Local and regional banks, as financial institutions close to their communities, play a significant role in meeting the economic and social needs of society. In recent years, innovative technologies such as blockchain and artificial intelligence (AI) have provided new opportunities to enhance efficiency, transparency, and security in banking processes. One of the practical applications of these technologies is social credit scoring, which, by integrating social data and intelligent tools, can lead to improved service delivery by local and regional banks.

1. Concept of Social Credit Scoring and Its Importance

Social credit scoring is an approach that utilizes information related to behavior, social relationships, local economic activities, and qualitative evidence to assign a socio-economic rating to individuals and small businesses. This method goes beyond traditional credit scoring metrics (such as banking history and income) to include social and local indicators. As a result, local and regional banks can use this model to make more informed decisions regarding loan disbursement, credit facilities, and financial services.

2. The Role of Blockchain in Social Credit Scoring

Blockchain, as a decentralized and distributed technology, provides a secure and transparent foundation for storing and transferring credit-related data.

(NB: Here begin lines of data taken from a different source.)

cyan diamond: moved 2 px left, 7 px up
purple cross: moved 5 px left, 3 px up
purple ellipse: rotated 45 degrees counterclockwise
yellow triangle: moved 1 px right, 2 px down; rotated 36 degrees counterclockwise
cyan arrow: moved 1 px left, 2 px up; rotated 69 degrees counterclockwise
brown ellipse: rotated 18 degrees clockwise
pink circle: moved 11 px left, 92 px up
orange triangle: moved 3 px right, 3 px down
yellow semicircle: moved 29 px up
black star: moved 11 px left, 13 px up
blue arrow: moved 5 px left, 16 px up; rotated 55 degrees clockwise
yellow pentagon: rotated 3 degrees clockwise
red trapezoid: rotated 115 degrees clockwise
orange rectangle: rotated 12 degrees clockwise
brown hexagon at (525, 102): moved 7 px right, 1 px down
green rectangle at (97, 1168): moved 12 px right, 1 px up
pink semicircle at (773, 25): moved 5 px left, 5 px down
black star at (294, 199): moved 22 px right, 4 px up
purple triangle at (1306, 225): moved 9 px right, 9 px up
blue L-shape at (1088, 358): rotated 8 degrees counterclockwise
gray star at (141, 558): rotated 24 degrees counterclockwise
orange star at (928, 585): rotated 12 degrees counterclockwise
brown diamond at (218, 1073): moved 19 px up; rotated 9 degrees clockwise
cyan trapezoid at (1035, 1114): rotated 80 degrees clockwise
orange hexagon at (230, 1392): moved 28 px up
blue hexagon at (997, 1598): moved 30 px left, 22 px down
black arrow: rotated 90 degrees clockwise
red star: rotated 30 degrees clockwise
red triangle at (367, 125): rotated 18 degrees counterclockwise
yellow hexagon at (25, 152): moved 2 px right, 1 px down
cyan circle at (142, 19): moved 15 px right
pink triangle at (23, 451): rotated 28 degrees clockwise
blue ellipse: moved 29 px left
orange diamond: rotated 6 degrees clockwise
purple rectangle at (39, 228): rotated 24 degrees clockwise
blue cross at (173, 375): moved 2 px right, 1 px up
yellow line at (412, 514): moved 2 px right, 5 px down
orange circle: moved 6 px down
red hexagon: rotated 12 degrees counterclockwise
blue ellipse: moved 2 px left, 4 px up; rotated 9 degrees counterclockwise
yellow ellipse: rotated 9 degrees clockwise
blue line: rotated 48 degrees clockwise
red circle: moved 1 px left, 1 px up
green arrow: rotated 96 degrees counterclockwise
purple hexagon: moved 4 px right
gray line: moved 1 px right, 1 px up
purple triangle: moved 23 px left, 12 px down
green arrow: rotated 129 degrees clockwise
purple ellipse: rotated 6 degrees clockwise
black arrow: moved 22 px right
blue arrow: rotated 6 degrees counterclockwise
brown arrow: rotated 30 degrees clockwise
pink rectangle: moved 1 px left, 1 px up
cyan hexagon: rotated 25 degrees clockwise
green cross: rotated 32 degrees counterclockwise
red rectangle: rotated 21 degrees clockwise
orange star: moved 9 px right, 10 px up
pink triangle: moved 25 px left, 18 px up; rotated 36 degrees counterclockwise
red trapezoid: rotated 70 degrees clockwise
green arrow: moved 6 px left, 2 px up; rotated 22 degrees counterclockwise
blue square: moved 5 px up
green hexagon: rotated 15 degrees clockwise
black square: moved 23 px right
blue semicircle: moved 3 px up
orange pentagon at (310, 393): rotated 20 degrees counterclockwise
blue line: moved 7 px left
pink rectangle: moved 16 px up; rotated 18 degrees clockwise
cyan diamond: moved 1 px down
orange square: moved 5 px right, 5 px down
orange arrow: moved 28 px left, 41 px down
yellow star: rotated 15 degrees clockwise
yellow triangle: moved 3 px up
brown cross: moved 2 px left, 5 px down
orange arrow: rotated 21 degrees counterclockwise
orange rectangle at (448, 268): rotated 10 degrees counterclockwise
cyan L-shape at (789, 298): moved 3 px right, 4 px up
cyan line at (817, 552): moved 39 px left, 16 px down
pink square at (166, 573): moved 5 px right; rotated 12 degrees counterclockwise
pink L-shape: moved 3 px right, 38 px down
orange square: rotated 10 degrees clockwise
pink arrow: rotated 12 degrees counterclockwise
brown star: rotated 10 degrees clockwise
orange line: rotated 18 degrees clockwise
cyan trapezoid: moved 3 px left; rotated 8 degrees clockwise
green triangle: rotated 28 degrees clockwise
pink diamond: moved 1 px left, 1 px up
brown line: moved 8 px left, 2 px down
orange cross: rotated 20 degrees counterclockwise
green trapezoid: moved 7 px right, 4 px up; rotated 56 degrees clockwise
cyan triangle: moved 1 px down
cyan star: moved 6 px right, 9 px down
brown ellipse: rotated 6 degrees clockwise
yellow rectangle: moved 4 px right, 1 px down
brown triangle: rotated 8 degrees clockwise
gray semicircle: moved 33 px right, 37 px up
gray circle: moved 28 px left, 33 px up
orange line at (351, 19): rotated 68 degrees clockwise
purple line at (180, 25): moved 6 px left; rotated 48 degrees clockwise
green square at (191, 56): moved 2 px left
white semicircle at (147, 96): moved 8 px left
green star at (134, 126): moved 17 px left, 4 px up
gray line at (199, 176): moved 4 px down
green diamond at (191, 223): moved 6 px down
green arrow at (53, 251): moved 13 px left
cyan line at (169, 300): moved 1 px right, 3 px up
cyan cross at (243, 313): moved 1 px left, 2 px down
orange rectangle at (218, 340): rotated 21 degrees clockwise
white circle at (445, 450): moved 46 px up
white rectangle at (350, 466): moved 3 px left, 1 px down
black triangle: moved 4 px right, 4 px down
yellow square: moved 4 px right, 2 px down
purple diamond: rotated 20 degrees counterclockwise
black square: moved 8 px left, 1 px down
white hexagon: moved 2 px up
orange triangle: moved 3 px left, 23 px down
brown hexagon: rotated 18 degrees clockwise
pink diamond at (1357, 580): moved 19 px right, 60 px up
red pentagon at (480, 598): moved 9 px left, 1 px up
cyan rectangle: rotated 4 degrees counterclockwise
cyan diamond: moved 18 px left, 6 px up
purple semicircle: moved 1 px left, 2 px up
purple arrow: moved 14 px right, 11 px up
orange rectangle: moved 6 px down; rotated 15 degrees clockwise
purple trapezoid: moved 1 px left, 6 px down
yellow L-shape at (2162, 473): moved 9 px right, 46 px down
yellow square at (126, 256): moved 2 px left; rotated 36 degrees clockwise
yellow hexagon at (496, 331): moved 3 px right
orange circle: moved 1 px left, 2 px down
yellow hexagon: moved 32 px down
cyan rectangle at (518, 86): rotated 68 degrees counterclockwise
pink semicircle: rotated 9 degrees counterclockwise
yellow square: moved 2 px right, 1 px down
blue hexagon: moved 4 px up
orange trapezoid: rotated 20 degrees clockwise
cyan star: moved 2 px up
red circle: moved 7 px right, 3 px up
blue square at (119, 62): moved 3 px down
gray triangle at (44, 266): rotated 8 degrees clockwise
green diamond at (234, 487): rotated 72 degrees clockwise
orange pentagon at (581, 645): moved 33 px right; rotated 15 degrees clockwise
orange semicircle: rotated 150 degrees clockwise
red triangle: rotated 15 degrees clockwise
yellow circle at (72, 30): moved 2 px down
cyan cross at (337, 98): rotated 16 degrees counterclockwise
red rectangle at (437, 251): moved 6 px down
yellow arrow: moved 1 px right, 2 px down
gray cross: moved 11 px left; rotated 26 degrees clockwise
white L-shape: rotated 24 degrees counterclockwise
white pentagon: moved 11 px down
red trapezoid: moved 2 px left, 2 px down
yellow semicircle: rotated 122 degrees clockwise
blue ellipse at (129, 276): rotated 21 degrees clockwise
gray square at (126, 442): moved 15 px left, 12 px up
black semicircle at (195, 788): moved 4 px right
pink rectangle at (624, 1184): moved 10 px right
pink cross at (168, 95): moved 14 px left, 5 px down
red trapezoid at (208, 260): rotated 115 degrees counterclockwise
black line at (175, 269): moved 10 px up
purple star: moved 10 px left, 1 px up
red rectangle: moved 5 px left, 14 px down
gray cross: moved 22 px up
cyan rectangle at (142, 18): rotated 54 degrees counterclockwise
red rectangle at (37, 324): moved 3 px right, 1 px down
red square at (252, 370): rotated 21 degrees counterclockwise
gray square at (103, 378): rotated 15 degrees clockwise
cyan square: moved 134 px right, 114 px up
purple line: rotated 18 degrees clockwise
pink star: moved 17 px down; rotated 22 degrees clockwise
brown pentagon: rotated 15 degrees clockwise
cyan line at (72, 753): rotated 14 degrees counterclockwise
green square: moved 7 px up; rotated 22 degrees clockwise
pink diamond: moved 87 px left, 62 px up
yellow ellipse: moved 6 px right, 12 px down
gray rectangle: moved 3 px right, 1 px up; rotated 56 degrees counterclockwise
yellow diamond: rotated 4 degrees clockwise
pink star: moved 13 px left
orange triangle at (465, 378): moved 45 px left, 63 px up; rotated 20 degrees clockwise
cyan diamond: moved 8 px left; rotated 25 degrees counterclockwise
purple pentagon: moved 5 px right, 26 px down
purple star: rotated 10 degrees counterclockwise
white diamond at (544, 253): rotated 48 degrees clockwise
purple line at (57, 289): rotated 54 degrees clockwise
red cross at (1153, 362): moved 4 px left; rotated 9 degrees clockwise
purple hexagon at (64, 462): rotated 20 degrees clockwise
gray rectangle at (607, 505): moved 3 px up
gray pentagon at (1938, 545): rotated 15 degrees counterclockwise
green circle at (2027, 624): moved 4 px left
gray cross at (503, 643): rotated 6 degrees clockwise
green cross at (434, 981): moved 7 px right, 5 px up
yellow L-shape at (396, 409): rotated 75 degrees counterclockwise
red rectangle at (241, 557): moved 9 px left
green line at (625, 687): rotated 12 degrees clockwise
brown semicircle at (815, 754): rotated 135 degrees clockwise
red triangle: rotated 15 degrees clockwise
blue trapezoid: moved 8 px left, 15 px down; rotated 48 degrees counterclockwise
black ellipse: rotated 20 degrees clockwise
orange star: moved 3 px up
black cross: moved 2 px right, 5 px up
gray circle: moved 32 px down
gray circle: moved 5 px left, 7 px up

The benefits of using blockchain in social credit scoring include:

  • Transparency and Immutability: All transactions and credit data are recorded in a distributed ledger, making any changes visible to all stakeholders.
  • Increased Trust: Storing data on blockchain enhances trust among local banks, customers, and other stakeholders, reducing the risk of fraud or misuse.
  • Easy Access to Local Information: By integrating local data (such as information about small businesses, local associations, and NGOs) into blockchain, banks can achieve a more comprehensive understanding of the socio-economic creditworthiness of individuals or businesses.

3. Artificial Intelligence and Social Data Analysis

AI, with its capability to identify patterns and process large volumes of structured and unstructured data, provides valuable tools for analyzing social and local data for banks:

  • Detection of Hidden Patterns: AI can uncover hidden patterns in the financial and social behaviors of individuals, establishing meaningful relationships for credit scoring.
  • More Accurate Risk Prediction: By combining local, cultural, and economic data, AI can predict credit defaults more accurately, assisting banks in making better decisions.
  • Personalized Services: AI-driven algorithms analyze user data to deliver financial services tailored to individual and local needs.

4. Synergy Between Blockchain and AI for Social Credit Scoring

The combination of blockchain and AI can create a secure, transparent, and dynamic system for social credit scoring. In this approach:

  • Blockchain ensures the data is credible, immutable, and traceable.
  • AI uses these reliable data sources to enhance credit scoring models and generate deeper insights.

This synergy results in better access to local financial services, reduced credit risk, and improved economic well-being for communities.

5. Challenges and Considerations

Despite the significant advantages, implementing this approach faces several challenges:

  • Privacy: Protecting personal and local data is a critical concern requiring appropriate legal and ethical frameworks.
  • Data Standardization: Optimizing the use of AI requires high-quality, well-structured social data.
  • Costs and Infrastructure: Establishing and maintaining blockchain and AI infrastructure demands substantial investment and expertise.

6. Role of the Innovation and Social Economy Research Institute at the University of Tehran

The Innovation and Social Economy Research Institute at the University of Tehran, through interdisciplinary research and analysis of international experiences, can contribute to developing strategies for applying blockchain and AI in social credit scoring. By organizing conferences, workshops, and publishing research findings, the institute supports policymakers, local banks, and other stakeholders in advancing sustainable development and strengthening the local economy.

Conclusion

Blockchain and AI, by providing a secure, transparent, and intelligent platform for social credit scoring, offer new possibilities for local and regional banks. By utilizing these technologies, banks can make better decisions and provide more suitable services to local customers. In this context, the Innovation and Social Economy Research Institute at the University of Tehran plays a vital role in identifying opportunities, challenges, and practical solutions for effectively applying these technologies.